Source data
○ ○ ○ ○ ○ ○ ○

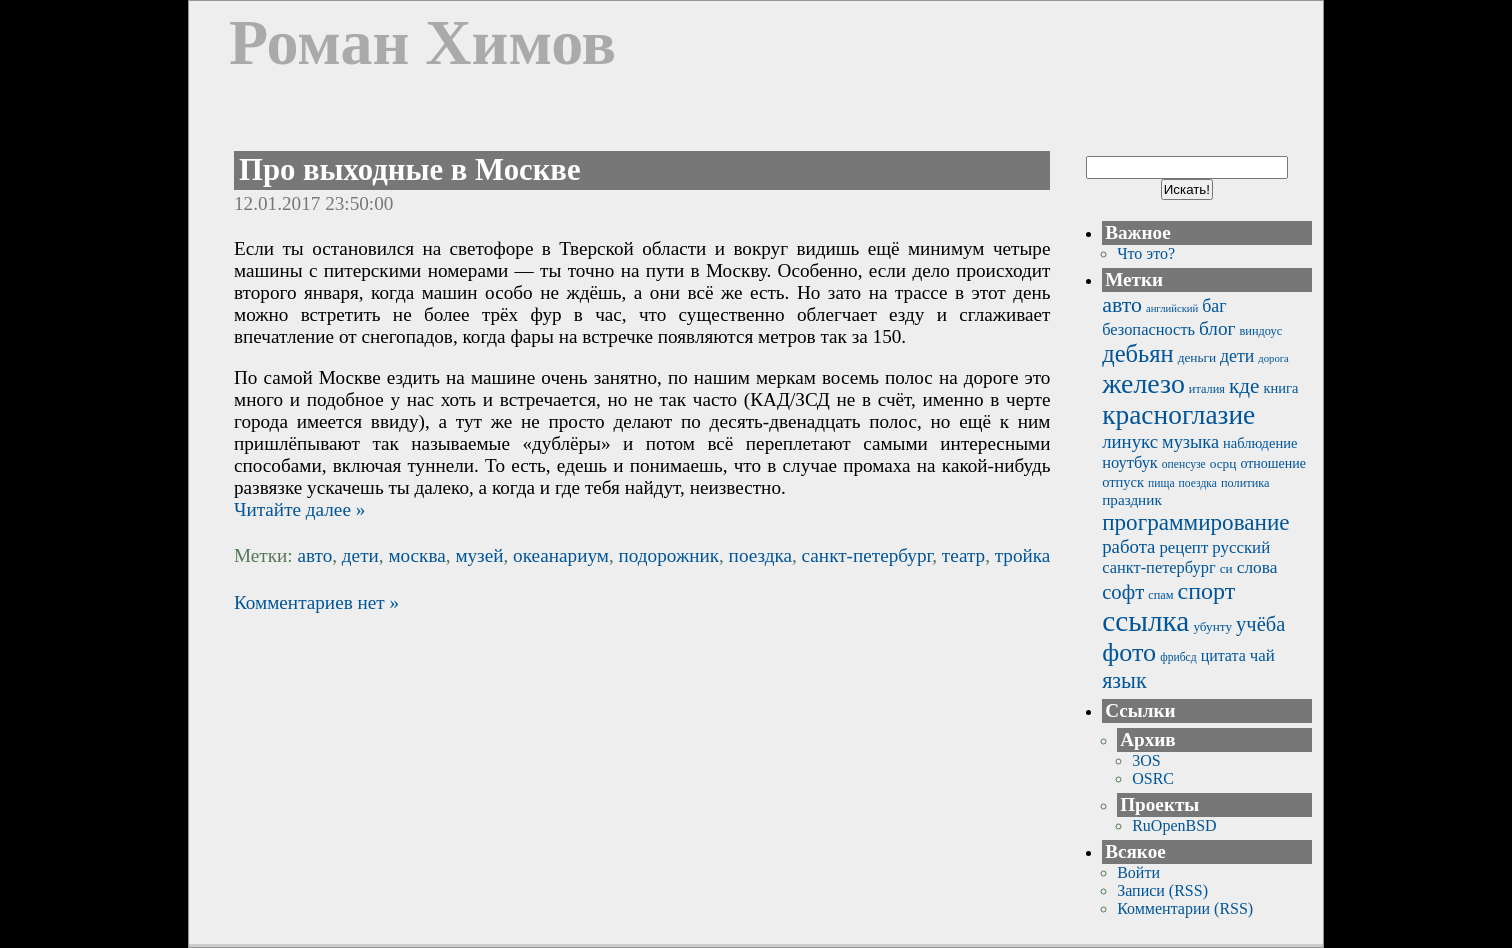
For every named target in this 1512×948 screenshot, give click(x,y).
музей (479, 555)
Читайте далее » (299, 509)
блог (1217, 328)
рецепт (1183, 547)
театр (963, 555)
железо (1143, 383)
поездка (760, 555)
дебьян (1137, 353)
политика (1245, 483)
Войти (1138, 872)
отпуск (1123, 482)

○ ○ ○ ○ ○ ○ ○

**Brief:** Could every line above be set down exactly, with the pictures omitted?

**Solution for this task:**
For every named target in this 1512×948 screenshot, give click(x,y).
музей (479, 555)
Читайте далее » (299, 509)
блог (1217, 328)
рецепт (1183, 547)
театр (963, 555)
железо (1143, 383)
поездка (760, 555)
дебьян (1137, 353)
политика (1245, 483)
Войти (1138, 872)
отпуск (1123, 482)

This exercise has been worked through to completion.